## Saturday, April 04, 2020

### Developing the right mindset for learning statistics: Some suggestions

Developing the right mindset for learning statistics: Some suggestions

# Introduction

Over the last few decades, statistics has become a central part of the linguist’s toolkit. In psychology, there is a long tradition of using statistical methods for data analysis, but linguists and other cognitive scientists are relative newcomers to this area, and the formal statistics coursework provided in graduate programs is still quite sketchy. For example, as a grad student at Ohio State, in 1999 or 2000 or so, I did a four-week intensive course on statistics, after which I could do t-tests and ANOVAs on my data using JMP. Even in psychology departments, the amount of exposure students get to statistics varies a lot.

As part of Potsdam’s graduate linguistics/cognitive science/cognitive systems programs, we teach a sequence of five courses involving data analysis and statistics:

• (Winter) Statistical data analysis 1
• (Winter) Bayesian statistical inference 1
• (Winter) Case studies in psycholinguistics
• (Summer) Statistical data analysis 2
• (Winter) Bayesian statistical inference 2

In addition, we teach (in winter) a Foundations of Mathematics course that covers undergraduate calculus, probability theory, and linear algebra. This course is designed for people who plan to take the machine learning classes in computer science, as part of the MSc in Cognitive Systems.
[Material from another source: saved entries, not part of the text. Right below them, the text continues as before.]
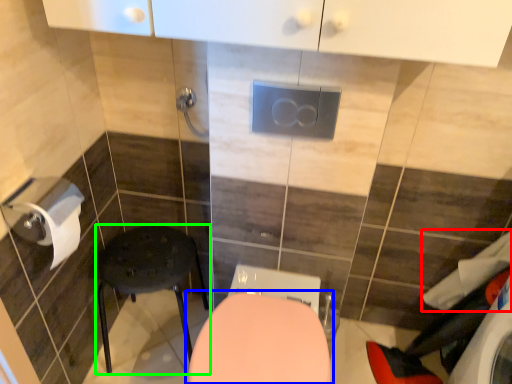 Question: Which object is positioned farthest from laundry (highlighted by a red box)? Select from toilet (highlighted by a blue box) and furniture (highlighted by a green box).

Choices:
 (A) toilet
 (B) furniture

Answer: (B) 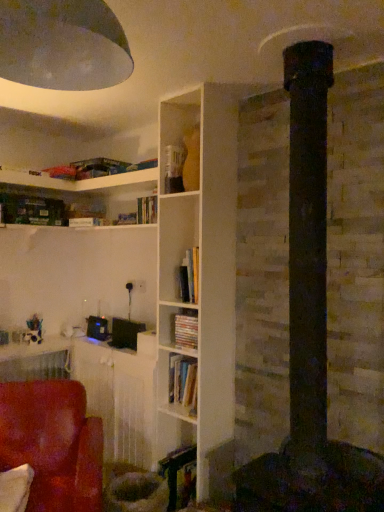 What do you see at coordinates (119, 397) in the screenshot? I see `wooden table at lower left` at bounding box center [119, 397].

You are a GUI agent. You are given a task and a screenshot of the screen. Output one action in this format:
    pyautogui.click(x=<x>, y=<y>)
    Task: Click on the metallic dome at upper left
    This screenshot has width=384, height=512.
    Given the screenshot: What is the action you would take?
    pyautogui.click(x=63, y=45)

Where is `suede-like red chair at lower left`? The image size is (384, 512). suede-like red chair at lower left is located at coordinates (53, 444).

From their relative heights in the image, would you say metallic dome at upper left is taller or shorter than suede-like red chair at lower left?

Clearly, metallic dome at upper left is shorter compared to suede-like red chair at lower left.

Is metallic dome at upper left far from suede-like red chair at lower left?

Indeed, metallic dome at upper left is not near suede-like red chair at lower left.

Is point (79, 39) more distant than point (68, 479)?

No, (79, 39) is in front of (68, 479).

Consider the image. Can we say metallic dome at upper left lies outside suede-like red chair at lower left?

Yes, metallic dome at upper left is not within suede-like red chair at lower left.

Considering the relative sizes of wooden table at lower left and suede-like red chair at lower left in the image provided, is wooden table at lower left wider than suede-like red chair at lower left?

Incorrect, the width of wooden table at lower left does not surpass that of suede-like red chair at lower left.

Considering the points (73, 345) and (3, 466), which point is in front, point (73, 345) or point (3, 466)?

The point (3, 466) is in front.

Are wooden table at lower left and suede-like red chair at lower left located far from each other?

No.

Considering the relative sizes of metallic dome at upper left and matte cardboard book at center in the image provided, is metallic dome at upper left smaller than matte cardboard book at center?

No.

From the image's perspective, which is below, metallic dome at upper left or matte cardboard book at center?

matte cardboard book at center.

How different are the orientations of metallic dome at upper left and matte cardboard book at center in degrees?

1.08 degrees separate the facing orientations of metallic dome at upper left and matte cardboard book at center.

Is the surface of metallic dome at upper left in direct contact with matte cardboard book at center?

No, metallic dome at upper left is not beside matte cardboard book at center.

How different are the orientations of suede-like red chair at lower left and metallic dome at upper left in degrees?

suede-like red chair at lower left and metallic dome at upper left are facing 53.8 degrees away from each other.

Is the position of suede-like red chair at lower left less distant than that of metallic dome at upper left?

No, suede-like red chair at lower left is further to the viewer.

Which object is thinner, suede-like red chair at lower left or metallic dome at upper left?

metallic dome at upper left.

From a real-world perspective, which object stands above the other?

metallic dome at upper left, from a real-world perspective.

Are suede-like red chair at lower left and wooden table at lower left far apart?

No, suede-like red chair at lower left is not far from wooden table at lower left.

Can you confirm if suede-like red chair at lower left is thinner than wooden table at lower left?

In fact, suede-like red chair at lower left might be wider than wooden table at lower left.

Can you confirm if suede-like red chair at lower left is shorter than wooden table at lower left?

Correct, suede-like red chair at lower left is not as tall as wooden table at lower left.

In order to click on table below the matte cardboard book at center (from the image's perspective) in this screenshot , I will do `click(119, 397)`.

From the picture: Is wooden table at lower left to the left or to the right of matte cardboard book at center in the image?

From the image, it's evident that wooden table at lower left is to the left of matte cardboard book at center.

From the picture: Choose the correct answer: Is wooden table at lower left inside matte cardboard book at center or outside it?

wooden table at lower left is not enclosed by matte cardboard book at center.

Find the location of a particular element. The height and width of the screenshot is (512, 384). lamp in front of the wooden table at lower left is located at coordinates (63, 45).

Is metallic dome at upper left positioned beyond the bounds of wooden table at lower left?

Absolutely, metallic dome at upper left is external to wooden table at lower left.

Is metallic dome at upper left bigger or smaller than wooden table at lower left?

Considering their sizes, metallic dome at upper left takes up less space than wooden table at lower left.

From a real-world perspective, which is physically above, metallic dome at upper left or wooden table at lower left?

metallic dome at upper left is physically above.

Identify the location of lamp in front of the suede-like red chair at lower left. (63, 45).

The width and height of the screenshot is (384, 512). I want to click on table behind the suede-like red chair at lower left, so click(x=119, y=397).

Based on their spatial positions, is wooden table at lower left or metallic dome at upper left further from matte cardboard book at center?

Based on the image, metallic dome at upper left appears to be further to matte cardboard book at center.

When comparing their distances from suede-like red chair at lower left, does wooden table at lower left or metallic dome at upper left seem further?

Among the two, metallic dome at upper left is located further to suede-like red chair at lower left.

Based on their spatial positions, is suede-like red chair at lower left or matte cardboard book at center closer to metallic dome at upper left?

matte cardboard book at center is closer to metallic dome at upper left.

Based on their spatial positions, is matte cardboard book at center or metallic dome at upper left closer to suede-like red chair at lower left?

matte cardboard book at center.

Looking at the image, which one is located closer to matte cardboard book at center, suede-like red chair at lower left or wooden table at lower left?

The object closer to matte cardboard book at center is wooden table at lower left.

In the scene shown: Considering their positions, is matte cardboard book at center positioned closer to wooden table at lower left than suede-like red chair at lower left?

Based on the image, suede-like red chair at lower left appears to be nearer to wooden table at lower left.

Looking at the image, which one is located further to wooden table at lower left, suede-like red chair at lower left or matte cardboard book at center?

The object further to wooden table at lower left is matte cardboard book at center.

Consider the image. When comparing their distances from wooden table at lower left, does suede-like red chair at lower left or metallic dome at upper left seem further?

Among the two, metallic dome at upper left is located further to wooden table at lower left.

Locate an element on the screen. This screenshot has height=512, width=384. book between metallic dome at upper left and wooden table at lower left in the front-back direction is located at coordinates (186, 328).

This screenshot has height=512, width=384. Find the location of `book between metallic dome at upper left and suede-like red chair at lower left vertically`. book between metallic dome at upper left and suede-like red chair at lower left vertically is located at coordinates (186, 328).

This screenshot has width=384, height=512. I want to click on book positioned between suede-like red chair at lower left and wooden table at lower left from near to far, so click(x=186, y=328).

The width and height of the screenshot is (384, 512). In order to click on table that lies between metallic dome at upper left and suede-like red chair at lower left from top to bottom in this screenshot , I will do `click(119, 397)`. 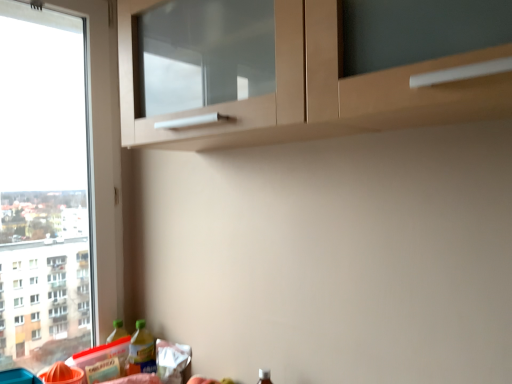 Question: Does translucent plastic bottle at lower left, the first bottle when ordered from right to left, have a larger size compared to translucent plastic bottle at lower left, the second bottle viewed from the right?

Choices:
 (A) yes
 (B) no

Answer: (A)

Question: Is translucent plastic bottle at lower left, the first bottle when ordered from right to left, to the left of translucent plastic bottle at lower left, the second bottle viewed from the right, from the viewer's perspective?

Choices:
 (A) no
 (B) yes

Answer: (A)

Question: From a real-world perspective, is translucent plastic bottle at lower left, arranged as the 2th bottle when viewed from the left, on top of translucent plastic bottle at lower left, which is counted as the first bottle, starting from the left?

Choices:
 (A) yes
 (B) no

Answer: (B)

Question: Considering the relative sizes of translucent plastic bottle at lower left, the first bottle when ordered from right to left, and translucent plastic bottle at lower left, the second bottle viewed from the right, in the image provided, is translucent plastic bottle at lower left, the first bottle when ordered from right to left, wider than translucent plastic bottle at lower left, the second bottle viewed from the right,?

Choices:
 (A) yes
 (B) no

Answer: (B)

Question: From the image's perspective, is translucent plastic bottle at lower left, arranged as the 2th bottle when viewed from the left, above translucent plastic bottle at lower left, the second bottle viewed from the right?

Choices:
 (A) yes
 (B) no

Answer: (A)

Question: Is translucent plastic bottle at lower left, the first bottle when ordered from right to left, smaller than translucent plastic bottle at lower left, the second bottle viewed from the right?

Choices:
 (A) no
 (B) yes

Answer: (A)

Question: Would you consider translucent plastic bottle at lower left, which is counted as the first bottle, starting from the left, to be distant from translucent plastic bottle at lower left, arranged as the 2th bottle when viewed from the left?

Choices:
 (A) no
 (B) yes

Answer: (A)

Question: Does translucent plastic bottle at lower left, which is counted as the first bottle, starting from the left, come behind translucent plastic bottle at lower left, the first bottle when ordered from right to left?

Choices:
 (A) yes
 (B) no

Answer: (A)

Question: From the image's perspective, is translucent plastic bottle at lower left, which is counted as the first bottle, starting from the left, located beneath translucent plastic bottle at lower left, arranged as the 2th bottle when viewed from the left?

Choices:
 (A) no
 (B) yes

Answer: (B)

Question: Can you confirm if translucent plastic bottle at lower left, which is counted as the first bottle, starting from the left, is positioned to the right of translucent plastic bottle at lower left, the first bottle when ordered from right to left?

Choices:
 (A) no
 (B) yes

Answer: (A)

Question: Can you confirm if translucent plastic bottle at lower left, the second bottle viewed from the right, is taller than translucent plastic bottle at lower left, the first bottle when ordered from right to left?

Choices:
 (A) no
 (B) yes

Answer: (B)

Question: Is translucent plastic bottle at lower left, which is counted as the first bottle, starting from the left, aimed at translucent plastic bottle at lower left, arranged as the 2th bottle when viewed from the left?

Choices:
 (A) no
 (B) yes

Answer: (A)

Question: In the image, is translucent plastic bottle at lower left, the second bottle viewed from the right, on the left side or the right side of translucent plastic bottle at lower left, arranged as the 2th bottle when viewed from the left?

Choices:
 (A) left
 (B) right

Answer: (A) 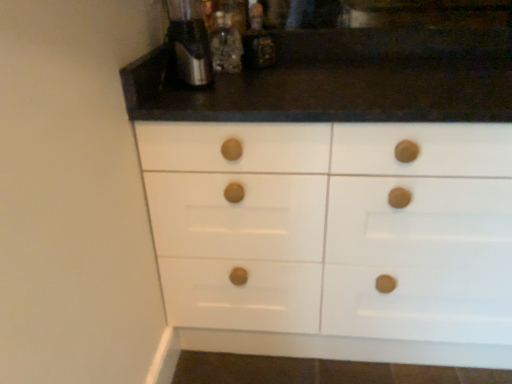 Question: In which direction should I rotate to look at translucent glass bottle at upper center, the first bottle when ordered from left to right?

Choices:
 (A) right
 (B) left

Answer: (B)

Question: Considering the relative sizes of metallic silver bottle at upper center, acting as the second bottle starting from the left, and satin silver coffee machine at upper center in the image provided, is metallic silver bottle at upper center, acting as the second bottle starting from the left, taller than satin silver coffee machine at upper center?

Choices:
 (A) yes
 (B) no

Answer: (B)

Question: From a real-world perspective, is metallic silver bottle at upper center, the first bottle when ordered from right to left, located beneath satin silver coffee machine at upper center?

Choices:
 (A) yes
 (B) no

Answer: (A)

Question: Considering the relative positions of metallic silver bottle at upper center, acting as the second bottle starting from the left, and satin silver coffee machine at upper center in the image provided, is metallic silver bottle at upper center, acting as the second bottle starting from the left, to the right of satin silver coffee machine at upper center from the viewer's perspective?

Choices:
 (A) no
 (B) yes

Answer: (B)

Question: Is metallic silver bottle at upper center, the first bottle when ordered from right to left, outside satin silver coffee machine at upper center?

Choices:
 (A) no
 (B) yes

Answer: (B)

Question: Does metallic silver bottle at upper center, acting as the second bottle starting from the left, have a greater width compared to satin silver coffee machine at upper center?

Choices:
 (A) yes
 (B) no

Answer: (B)

Question: Considering the relative sizes of metallic silver bottle at upper center, the first bottle when ordered from right to left, and satin silver coffee machine at upper center in the image provided, is metallic silver bottle at upper center, the first bottle when ordered from right to left, bigger than satin silver coffee machine at upper center?

Choices:
 (A) yes
 (B) no

Answer: (B)

Question: Is satin silver coffee machine at upper center directly adjacent to translucent glass bottle at upper center, the first bottle when ordered from left to right?

Choices:
 (A) yes
 (B) no

Answer: (B)

Question: From a real-world perspective, does satin silver coffee machine at upper center stand above translucent glass bottle at upper center, which is the second bottle from right to left?

Choices:
 (A) yes
 (B) no

Answer: (A)

Question: From the image's perspective, is satin silver coffee machine at upper center under translucent glass bottle at upper center, the first bottle when ordered from left to right?

Choices:
 (A) yes
 (B) no

Answer: (A)

Question: Can you confirm if satin silver coffee machine at upper center is taller than translucent glass bottle at upper center, the first bottle when ordered from left to right?

Choices:
 (A) no
 (B) yes

Answer: (B)

Question: Can you confirm if satin silver coffee machine at upper center is smaller than translucent glass bottle at upper center, the first bottle when ordered from left to right?

Choices:
 (A) no
 (B) yes

Answer: (A)

Question: Does satin silver coffee machine at upper center have a lesser width compared to translucent glass bottle at upper center, the first bottle when ordered from left to right?

Choices:
 (A) yes
 (B) no

Answer: (B)

Question: Is satin silver coffee machine at upper center at the left side of metallic silver bottle at upper center, acting as the second bottle starting from the left?

Choices:
 (A) no
 (B) yes

Answer: (B) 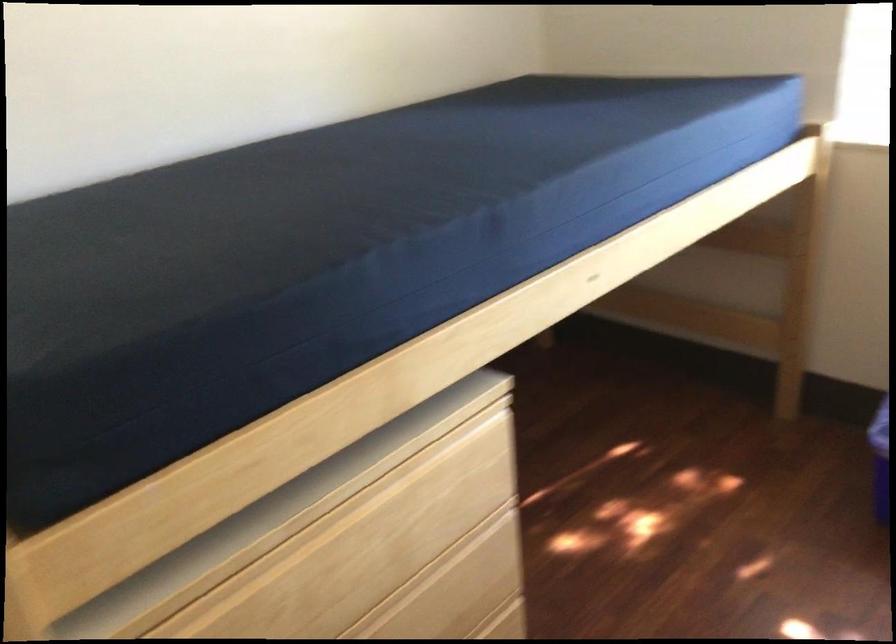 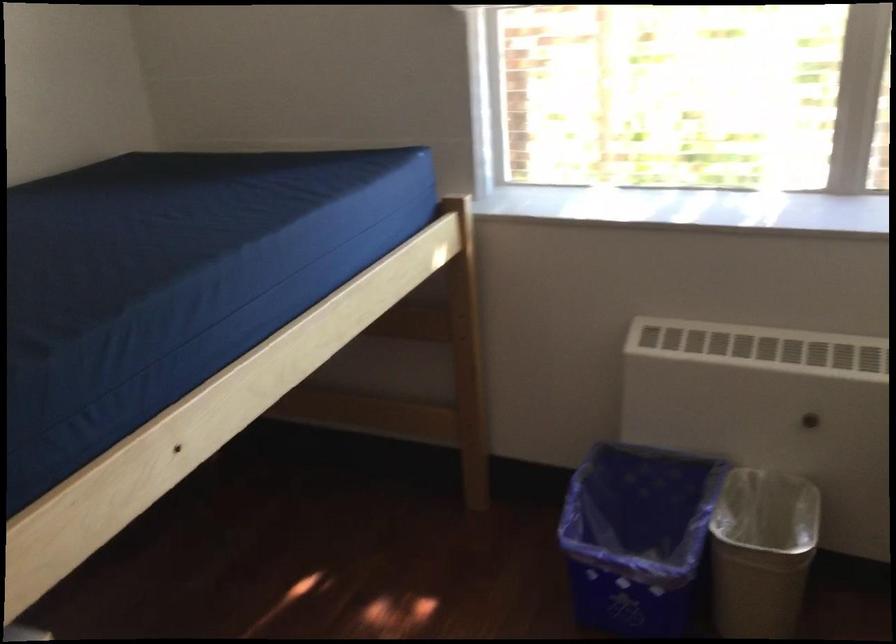 In a continuous first-person perspective shot, in which direction is the camera moving?

The cameraman moved toward right, forward. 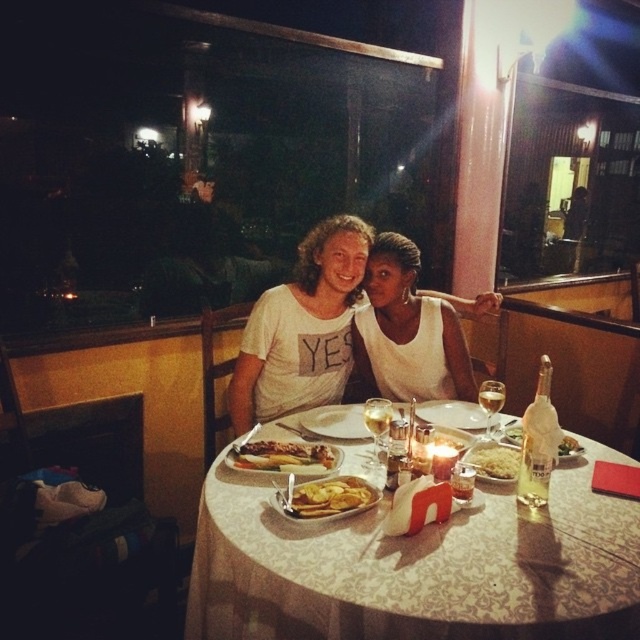 Question: Which is nearer to the matte glass plate at center?

Choices:
 (A) white lace tablecloth at center
 (B) golden crispy chicken at center
 (C) white cotton shirt at center
 (D) white rice at table center

Answer: (B)

Question: Is the position of white lace tablecloth at center less distant than that of translucent glass bottle at right?

Choices:
 (A) no
 (B) yes

Answer: (B)

Question: Which object appears farthest from the camera in this image?

Choices:
 (A) white lace tablecloth at center
 (B) white matte tank top at center
 (C) white cotton shirt at center

Answer: (B)

Question: Considering the relative positions of white cotton shirt at center and white rice at table center in the image provided, where is white cotton shirt at center located with respect to white rice at table center?

Choices:
 (A) right
 (B) left

Answer: (B)

Question: Is golden crispy chicken at center wider than yellow crispy chips at center?

Choices:
 (A) no
 (B) yes

Answer: (B)

Question: Estimate the real-world distances between objects in this image. Which object is farther from the matte glass plate at center?

Choices:
 (A) golden crispy chicken at center
 (B) white rice at table center
 (C) white matte tank top at center
 (D) translucent glass bottle at right

Answer: (C) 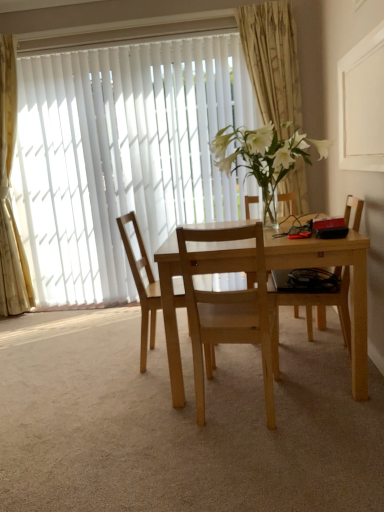 Find the location of a particular element. free space to the left of light wood table at center is located at coordinates (90, 401). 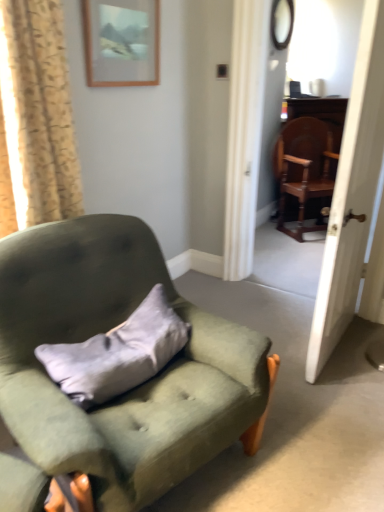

Students sometimes have difficulties while doing these courses. This is because there is an art to taking these courses that is not obvious. This short note is aimed at spelling out some important aspects of this art.

In my experience, anyone can learn this way of approaching the study of statistics, which is inherently difficult. Keep in mind that when learning something new, one might not understand everything, but that’s OK. The whole world is built on partial understanding (I myself have only a very incomplete picture of statistics, and it’s likely to stay that way). Someone once told me that that the key difference between a mathematician and a “normal” preson is that the mathematician will keep reading or listening even if they are not following the details of the presentation. One can learn to become comfortable with partial understanding, safe in the knowledge that one can come back to the open questions later.

Below, I am shamelessly going to borrow from this (to my mind) classic book:

Burger, E. B., & Starbird, M. (2012). The 5 elements of effective thinking. Princeton University Press.

I strongly advise you to read the Burger and Starbird book; it’s short and very practically oriented. I re-read it once a year on average just to remind myself of the main ideas.

My comments below are specifically oriented towards the learning of statistics as my colleagues and I teach it at Potsdam, so my examples are very specifically about the material I teach. The examples are really the only thing I add beyond what’s in the Burger and Starbird book.

# Developing the right mindset: A checklist

## Understand the “easy” stuff deeply

Ask yourself: when starting the study of statistics, what is the basic knowledge I will need (I review all these topics in my introductory classes)? You will not be in a position to answer this question when you start your studies, but after completing one or two courses you should revisit this question.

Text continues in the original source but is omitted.